2.2 Extraction of diatom biomass

Freeze-dried diatom biomass was extracted in 50% and 70% ethanol by ultrasound-assisted extraction (UAE) using an ultrasonic bath (Transsonic Tp 310H, Elma Schmidbauer GmbH, Singen, Germany) at a frequency of 40 kHz and 40°C for 1 h. After extraction, the samples were centrifuged (Centric 150, Tehtnica, Slovenia) for 10 min at room temperature and 2,515 × g. The supernatants obtained were filtered through a 0.45-µm mixed cellulose ester filter (LGG, Meckenheim, Germany) and concentrated using a centrifugal evaporator (RC10-22, Jouan, Herblain, France).

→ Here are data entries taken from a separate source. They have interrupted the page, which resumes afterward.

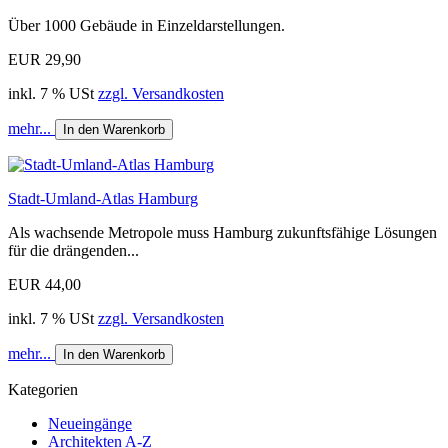
Über 1000 Gebäude in Einzeldarstellungen.
EUR 29,90
inkl. 7 % USt
zzgl. Versandkosten
mehr...
In den Warenkorb
Stadt-Umland-Atlas Hamburg
Als wachsende Metropole muss Hamburg zukunftsfähige Lösungen
für die drängenden...
EUR 44,00
inkl. 7 % USt
zzgl. Versandkosten
mehr...
In den Warenkorb
Kategorien
Neueingänge
Architekten A-Z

2.3 Determination of total phenolic content and antioxidation activity assays

The determination of total phenolic content (TPC) in diatom extracts was performed by the Folin–Ciocalteu method (Amerine and Ough, 1980). Briefly, 1.5 mL of distilled water and 25 µL of T. rotula extracts were mixed with 25 µL of Folin–Ciocalteu reagent. After adding the reagent, the mixtures were stirred and left for 1 min. Then, 475 µL of distilled water and 375 µL of 20% sodium carbonate solution were added. Samples were left for 2 h at room temperature in the dark, and absorbance was measured at 765 nm using a spectrophotometer (SPECORD 200 Plus, Edition 2010, Analytik Jena AG, Jena, Germany). Results were expressed as milligrams of gallic acid equivalents (GAE) per gram of dry weight (mg GAE/g DW diatom).

The antioxidant potential of T. rotula extracts was evaluated using ferric reducing/antioxidant power (FRAP), ability to scavenge 2,2-diphenyl-1-picrylhydrazyl (DPPH) radicals, and oxygen radical absorbance capacity (ORAC).

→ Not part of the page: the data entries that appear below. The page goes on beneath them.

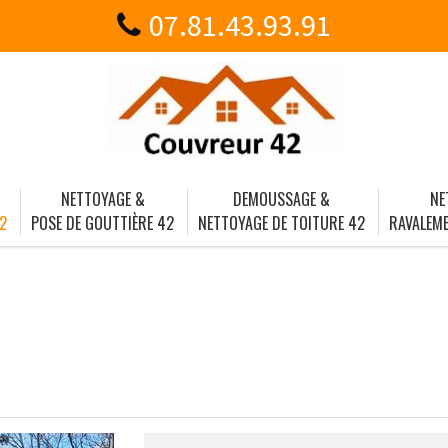
07.81.43.93.91
NETTOYAGE &
DEMOUSSAGE &
NE
2
POSE DE GOUTTIÈRE 42
NETTOYAGE DE TOITURE 42
RAVALEME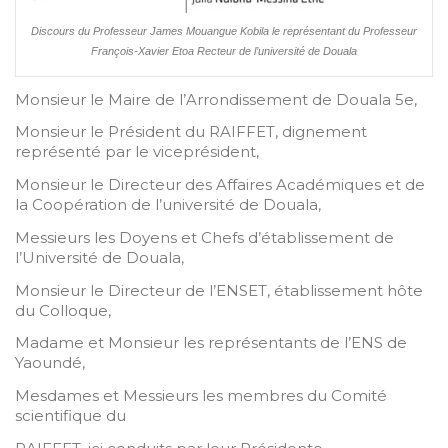
Discours du Professeur James Mouangue Kobila le représentant du Professeur
François-Xavier Etoa Recteur de l’université de Douala
Monsieur le Maire de l’Arrondissement de Douala 5e,
Monsieur le Président du RAIFFET, dignement
représenté par le viceprésident,
Monsieur le Directeur des Affaires Académiques et de
la Coopération de l’université de Douala,
Messieurs les Doyens et Chefs d’établissement de
l’Université de Douala,
Monsieur le Directeur de l’ENSET, établissement hôte
du Colloque,
Madame et Monsieur les représentants de l’ENS de
Yaoundé,
Mesdames et Messieurs les membres du Comité
scientifique du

Samples were diluted 1:10 for the FRAP assay. FRAP was used to measure reducing activity (Benzie & Strain, 1996). Briefly, 300 µL of the FRAP reagent solution was added to the microplate wells, and absorbance was measured at 592 nm using a plate reader (Synergy HTX Multi-Mode Reader, BioTek Instruments, Inc., Winooski, VT, USA). The change in absorbance was recorded after 4 min following the addition of 10 µL of sample in FRAP reagent. The difference in absorbance between the FRAP reagent before addition of the sample and 4 min after addition was compared to a value determined for the Trolox standard solution.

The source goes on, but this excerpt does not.